Hay que tener en cuenta que un sistema de
partidos no viene conformado sólo por el número de estos y el peso relativo,
determinado por el apoyo que le dan los electores, que cada uno tiene en el
conjunto. También lo está por la conducta y estrategias de sus dirigentes y por
el funcionamiento de las instituciones en las que los partidos están presentes.
Un determinado sistema de partidos suele implicar también un determinado estilo
de ejercer la representación política. En el bipartidismo, donde dos grandes
partidos se alternan en el poder, el que vence en las elecciones se queda con
el gobierno y el que obtiene el segundo puesto pasa a liderar la oposición, de
la que sólo saldrá cuando logre vencer a su oponente en otra convocatoria
electoral. La tendencia natural de sus líderes no es, pues, al pacto o la
transacción, sino, por el contrario, a marcar con claridad y contundencia (las
«líneas rojas») lo que le distingue de su competidor: aspira a derrotarlo en
las urnas, no a negociar con él. En un sistema de fragmentación
multipartidista, por el contrario, el gobierno nunca es alcanzable sin el
acuerdo de varios partidos, un acuerdo cuyos protagonistas, grado e intensidad (pacto de investidura o de legislatura,
gobierno de coalición, etc.) dependerán de los resultados electorales. La cercanía
o lejanía entre los partidos y la disponibilidad para negociar con el
adversario programas y políticas varía tras cada convocatoria electoral.
Desde las elecciones de diciembre del año
pasado tenemos en nuestro país un sistema de partidos caracterizado por su
formato multipartidista y un estilo de ejercer la representación en gran medida
anclado en el bipartidismo anterior. Esta relativa incapacidad para adaptar la
forma de hacer política al nuevo formato del sistema de partidos ha podido
observarse ya en la primera demanda que debía satisfacer el Congreso nacido de
aquellas elecciones, la formación de gobierno.
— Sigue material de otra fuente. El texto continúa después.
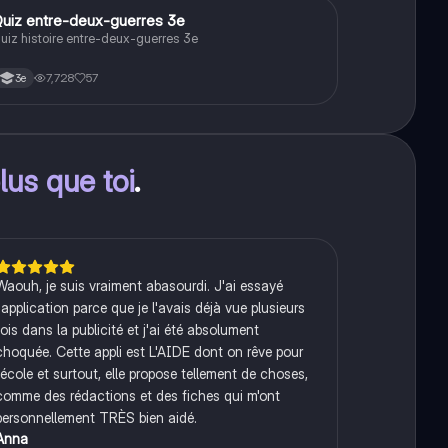
Q
uiz entre-deux-guerres 3e
Histoire
uiz histoire entre-deux-guerres 3e
7,728
57
3e
lus que toi
.
Waouh, je suis vraiment abasourdi. J'ai essayé
l'application parce que je l'avais déjà vue plusieurs
fois dans la publicité et j'ai été absolument
choquée. Cette appli est L'AIDE dont on rêve pour
l'école et surtout, elle propose tellement de choses,
comme des rédactions et des fiches qui m'ont
personnellement TRÈS bien aidé.
Anna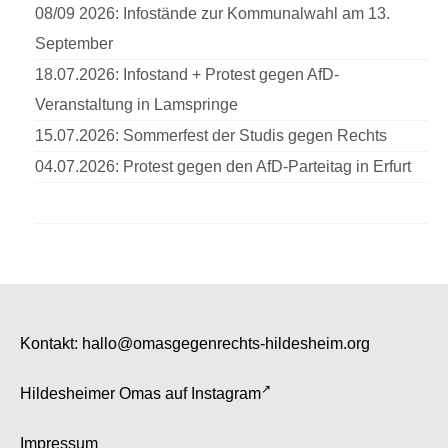
08/09 2026: Infostände zur Kommunalwahl am 13.
September
18.07.2026: Infostand + Protest gegen AfD-
Veranstaltung in Lamspringe
15.07.2026: Sommerfest der Studis gegen Rechts
04.07.2026: Protest gegen den AfD-Parteitag in Erfurt
Kontakt:
hallo@omasgegenrechts-hildesheim.org
Hildesheimer Omas auf
Instagram
Impressum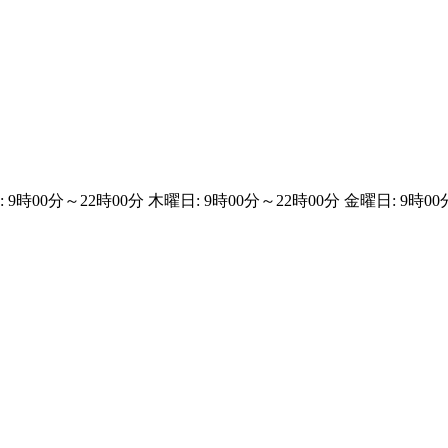
 9時00分～22時00分 木曜日: 9時00分～22時00分 金曜日: 9時00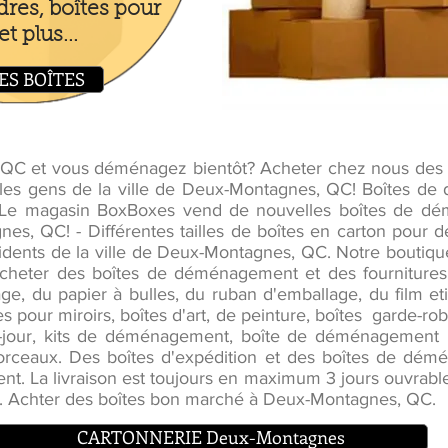
dres, boîtes pour
t plus...
ES BOÎTES
 QC et vous déménagez bientôt? Acheter chez nous de
 les gens de la ville de Deux-Montagnes, QC! Boîtes d
 Le magasin BoxBoxes vend de nouvelles boîtes de dé
, QC! - Différentes tailles de boîtes en carton pour 
dents de la ville de Deux-Montagnes, QC. Notre boutiq
d'acheter des boîtes de déménagement et des fournitur
ge, du papier à bulles, du ruban d'emballage, du film et
 pour miroirs, boîtes d'art, de peinture, boîtes garde-robe,
bat-jour, kits de déménagement, boîte de déménagement 
eaux. Des boîtes d'expédition et des boîtes de démé
t. La livraison est toujours en maximum 3 jours ouvrables
 Achter des boîtes bon marché à Deux-Montagnes, QC.
CARTONNERIE Deux-Montagnes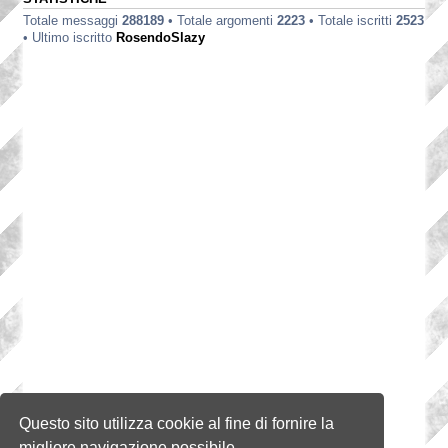
Totale messaggi
288189
• Totale argomenti
2223
• Totale iscritti
2523
• Ultimo iscritto
RosendoSlazy
Questo sito utilizza cookie al fine di fornire la
migliore navigazione possibile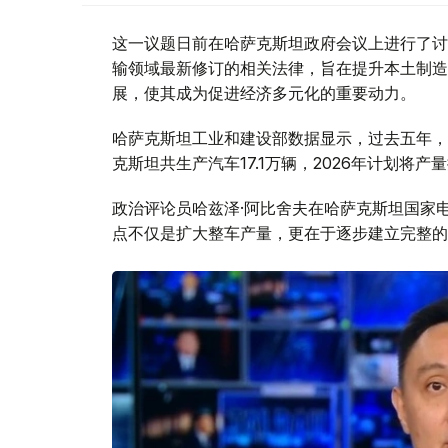
这一议题日前在哈萨克斯坦政府会议上进行了讨
输领域最新修订的相关法律，旨在提升本土制造
展，使其成为促进经济多元化的重要动力。
哈萨克斯坦工业和建设部数据显示，过去五年，全
克斯坦共生产汽车17.1万辆，2026年计划将产
政治评论员哈兹泽·阿比舍夫在哈萨克斯坦国家电
点不仅是扩大整车产量，更在于逐步建立完整的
Que, in extremis, se haya evitado la convocatoria de unas terceras no
puede ocultar el ya notable hecho de que para investir un candidato hayan hecho
falta dos elecciones generales y que el Congreso haya necesitado casi un año
para encontrar un modo de gestionar la voluntad del pueblo expresada en las
urnas.
Las dificultades de adaptación han estado
presentes en prácticamente todos los actores políticos del sistema: el Partido
Popular ha seguido esgrimiendo hasta el último momento que su idoneidad para
formar gobierno se basaba más en haber sido el partido más votado (el canon del
formato bipartidista) que en su capacidad para concitar apoyos parlamentarios.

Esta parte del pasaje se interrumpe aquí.